INDUSTRY.co.id, Jakarta-Industri manufaktur bahan bangunan nasional kembali mencatatkan penambahan kapasitas produksi keramik dan granit pada kuartal ketiga tahun ini. Sebuah fasilitas pembakaran (kiln) dan lini produksi berteknologi baru resmi beroperasi di kawasan industri Ngoro, Mojokerto, Jawa Timur, pada bulan Juli 2026.

Langkah taktis ini ditujukan untuk merespons lonjakan kebutuhan pasar domestik sekaligus mengamankan rantai pasok material bangunan di tingkat global.

Pengoperasian fasilitas manufaktur terbaru tersebut direalisasikan oleh PT Sun Power Ceramics. Ekspansi infrastruktur pabrik ini mendongkrak kapasitas produksi hingga 30.000 meter persegi (m²) per hari, yang diproyeksikan mencetak tambahan suplai sebesar 15 juta m² per tahun. Peningkatan volume suplai tersebut didukung penuh oleh instalasi mesin press, mesin cetak digital (digital printing), serta kiln berkapasitas masif.

Dari kacamata makroekonomi dan struktur manufaktur, perluasan skala produksi ini berimplikasi langsung pada ketenagakerjaan dan kemandirian industri.

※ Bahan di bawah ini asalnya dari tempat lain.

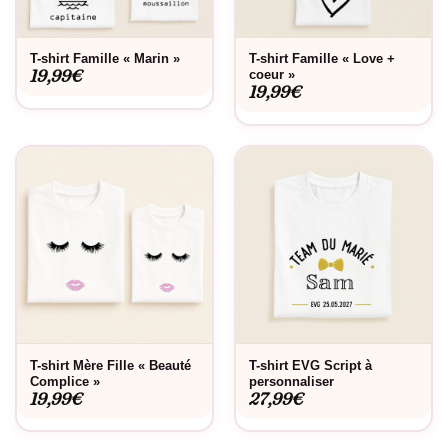
T-shirt Famille « Marin »
T-shirt Famille « Love +
19,99
€
coeur »
19,99
€
T-shirt Mère Fille « Beauté
T-shirt EVG Script à
Complice »
personnaliser
19,99
€
27,99
€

Tercatat lebih dari 900 tenaga kerja berhasil terserap ke dalam operasional fasilitas di kawasan Mojokerto tersebut. Di samping itu, operasional pabrik terbukti mengandalkan pemanfaatan komponen lokal yang signifikan, dengan pencapaian Tingkat Komponen Dalam Negeri (TKDN) menyentuh angka 98,73 persen.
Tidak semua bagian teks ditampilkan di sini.